The creative work of Brian Robison (b.1964) reflects his performing experience in a broad range of musical styles. His principal composition teachers were Steven Stucky, Karel Husa, and Roberto Sierra at Cornell University (MFA 1992 and DMA 1999), and Burt Fenner at the Pennsylvania State University (BM 1986). He also studied with Philippe Manoury and Tristan Murail at the famed American Conservatory in Fontainebleau, France, where he was awarded the Maurice Ravel Prize (Prix Maurice Ravel de la ville d’Avon) in August 1991.

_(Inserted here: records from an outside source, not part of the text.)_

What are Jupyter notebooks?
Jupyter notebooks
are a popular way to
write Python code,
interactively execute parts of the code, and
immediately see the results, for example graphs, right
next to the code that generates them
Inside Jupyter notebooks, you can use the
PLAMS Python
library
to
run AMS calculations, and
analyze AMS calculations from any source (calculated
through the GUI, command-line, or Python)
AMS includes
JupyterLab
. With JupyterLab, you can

Recent awards include commissions from the Argosy Foundation Contemporary Music Fund (2008) and Dinosaur Annex Music Ensemble (2008), and composer residencies at Aaron Copland House (2006), the MacDowell Colony (2006), and Norton Island (2005). Additionally, in 2005 a comprehensive “Brian Robison Collection” was initiated as part of the Contemporary Music Research Collection in the Diehn Composers Room at Old Dominion University (Norfolk, VA), to facilitate scholarly investigation of his music.
In July 2000, the American Composers Orchestra named him the winner of the 2000 Whitaker Commission; the new work, In search of the miraculous, received its world premiere performance by the ACO in Carnegie Hall in 2003. A recording of his first work for wind ensemble, The Congress of the Insomniacs, is available on the disc Waking winds (Innova Records 621), in a performance by Dr. Frederick T. Harris, Jr. and the MIT Wind Ensemble, for whom the work was written. Robison also composed and performed the soundtrack to a 1920s short silent film, “Cockeyed,” available in the 3-DVD set More treasures from American film archives, 1894-1931, and contributed soundtracks for four brief WWI-era cartoons in the next set, Treasures III: Social issues in American film, 1900-1931.
Dr. Robison is currently a Lecturer in the Department of Music at Northeastern University. He has previously taught at Middlebury College, the College of the Holy Cross, Northeastern University, the Massachusetts Institute of Technology, Cornell University, and Ithaca College.